A comparison of scores shows that 15-year-olds in Singapore, South Korea, Hong Kong, and Shanghai are performing as though they have had three or more years of schooling than 15-year-olds in Malaysia.

Low achievement standards in TIMSS (Maths and Science): far behind first tier; now comparable to countries such as Indonesia.

By 2007 (last published cycle) 18% and 20% of our students failed to meet the minimum proficiency standards in Maths and Science.

The conclusion of the blueprint is shocking. Not only are the gaps between Malaysia and other countries in our region growing, international assessments also revealed that Malaysian student performance is declining in absolute terms.

This damning conclusion - that we are going backwards in our education standards and achievement - shows that the problem is not a new one.

It is a long-standing crisis which the BN has successfully concealed from Malaysians thanks to media manipulation and its diversionary focus on language and Chinese school issues.

But it is no longer easy to fool Malaysians thanks to the internet media and the availability of international assessment results.

Hence the latest educational scandal in which the Education Ministry is accused of lowering the Maths and Science standards for the PMR and SPM examinations to artificially increase the pass rate does not shock me in the least.

Such efforts have been taking place for the past thirty years, especially in the public universities. How else then to account for the hundreds of thousands of graduates who are unemployable?

My personal experience
The second piece of evidence is one derived from personal experience. For several years now, I have been providing scholarships to poor young Malaysians so that they will be able to go to the university to improve their life and career opportunities.

Below are examples of letters I have received from two applicants requesting for financial assistance (details of my scholarship program here).

What is important to note is that although these are written by pre-university students, the level of English language competency attained is lower than that of a primary student during my time.

Sadly, they are not isolated cases - in fact they are typical of students who have been through our educational system and whose decline in standards has been due to BN rule.

Letter 1
Mr.Koon,

I am ____________,I already take my SPM result~I'm interest on account Can you sponsor me about the study fees at Utar?

BM:B
BI:B+
PM:A-
SJ:A-
MM:A+

MT:A+
BIO:B
CHE:B
PHY:B
BC:B

This are my SPM result.

Letter 2
Mrs.Koon, i am October Intake UTAR new degree student , my name is ______ from kampar, i am facing financial problem after i successful register Utar degree course, now i am stay at Kampar and open school already.

As i know UTAR can let student to borrow PTPTN loan to complete Degree.

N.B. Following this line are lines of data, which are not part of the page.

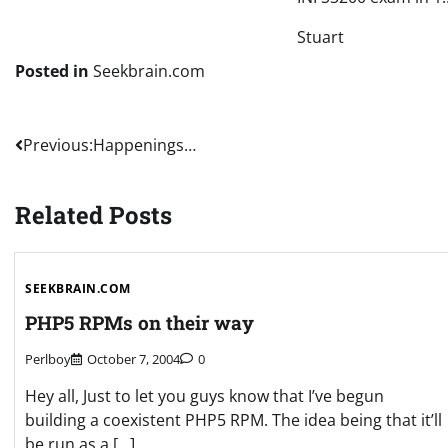
Stuart
Posted in
Seekbrain.com
Post
Previous:
Happenings…
navigation
Related Posts
SEEKBRAIN.COM
PHP5 RPMs on their way
Perlboy
October 7, 2004
0
Hey all, Just to let you guys know that I’ve begun
building a coexistent PHP5 RPM. The idea being that it’ll
be run as a […]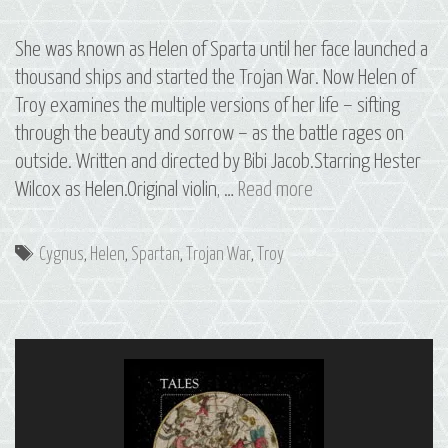
She was known as Helen of Sparta until her face launched a
thousand ships and started the Trojan War. Now Helen of
Troy examines the multiple versions of her life – sifting
through the beauty and sorrow – as the battle rages on
outside. Written and directed by Bibi Jacob.Starring Hester
S2
Wilcox as Helen.Original violin, …
Read more
E5
Helen:
Tags
Cygnus
,
Helen
,
Spartan
,
Trojan War
,
Troy
The
Constellation
of
Cygnus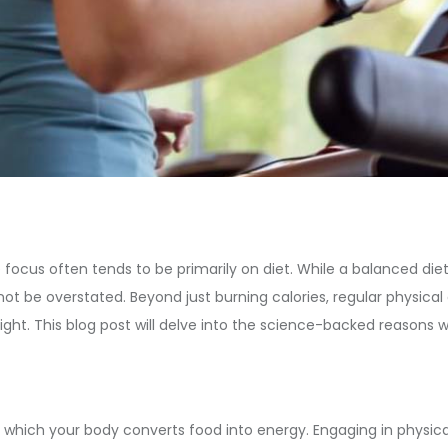
focus often tends to be primarily on diet. While a balanced diet
ot be overstated. Beyond just burning calories, regular physical 
ht. This blog post will delve into the science-backed reasons w
which your body converts food into energy. Engaging in physical a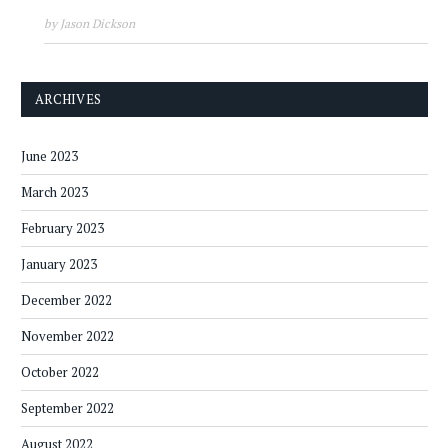
by Jason Dickson
ARCHIVES
June 2023
March 2023
February 2023
January 2023
December 2022
November 2022
October 2022
September 2022
August 2022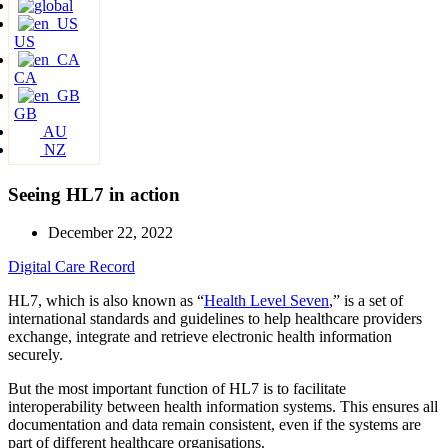
US
CA
GB
AU
NZ
Seeing HL7 in action
December 22, 2022
Digital Care Record
HL7, which is also known as “
Health Level Seven
,” is a set of
international standards and guidelines to help healthcare providers
exchange, integrate and retrieve electronic health information
securely.
But the most important function of HL7 is to facilitate
interoperability between health information systems. This ensures all
documentation and data remain consistent, even if the systems are
part of different healthcare organisations.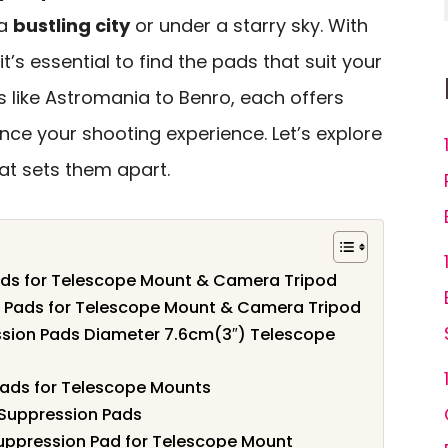
 a
bustling city
or under a starry sky. With
t’s essential to find the pads that suit your
 like Astromania to Benro, each offers
ce your shooting experience. Let’s explore
t sets them apart.
ads for Telescope Mount & Camera Tripod
n Pads for Telescope Mount & Camera Tripod
ssion Pads Diameter 7.6cm(3″) Telescope
Pads for Telescope Mounts
 Suppression Pads
uppression Pad for Telescope Mount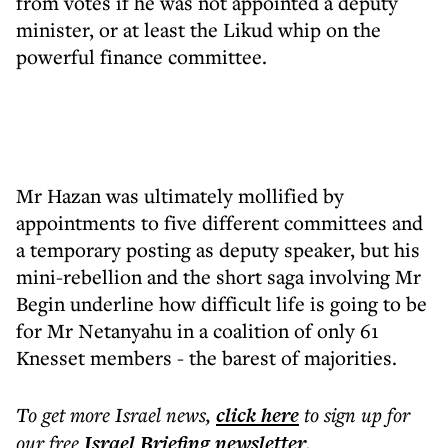
from votes if he was not appointed a deputy
minister, or at least the Likud whip on the
powerful finance committee.
Mr Hazan was ultimately mollified by
appointments to five different committees and
a temporary posting as deputy speaker, but his
mini-rebellion and the short saga involving Mr
Begin underline how difficult life is going to be
for Mr Netanyahu in a coalition of only 61
Knesset members - the barest of majorities.
To get more
Israel news
,
click here
to sign up for
our free
Israel Briefing
newsletter
.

But after i successful register Degree course, UTAR stuff just tell me UTAR are not offer student to apply PTPTN loan on this semester, and i need to pay course fee and register fee first.

Sure i come from poor family, my family income below RM 1600 per month. My family never and not able to pay my fee around RM4000 at my first semester, i need to pay the bill before 23 october, if not i forced to leaving school, i am very anxious now!

Before I am getting news from Mr.__________, may be i can getting financial aid from Mrs.Koon, so the purpose i send the gmail to Mrs.Koon is i requesting for financial aid to start and continue my degree course program in UTAR, i really want to start my study life and dream at UTAR.

At the election booth
In conclusion, private education has become a very profitable business as parents scramble to remedy the damage in the public system and use up their precious savings or mortgage their houses to enable their kids to get a decent education.

For this reason too, private universities and colleges are springing up like mushrooms.
All of them are lowering entry requirements to capture more students. As a result, students like the two above were accepted to study in Utar.

Many people have the wrong impression that MCA's Utar is a charitable organisation set up to help the Chinese.In fact if you examine MCA's annual report, you will see that Utar is one of the best profit-making ventures for MCA.

Remember, the power to change the rotting education system is in your hands when you go to vote.

This message is especially directed at all parents and students - Malays, Chinese, Indians and other Malaysians - who have suffered as a result of BN incompetence and bad governance.

Wednesday, 20 March 2013

Don't let prejudices cloud your action


Do you know what was the most sickening aspect of yesterday's car plunge into the big drain in Bukit Mertajam yesterday?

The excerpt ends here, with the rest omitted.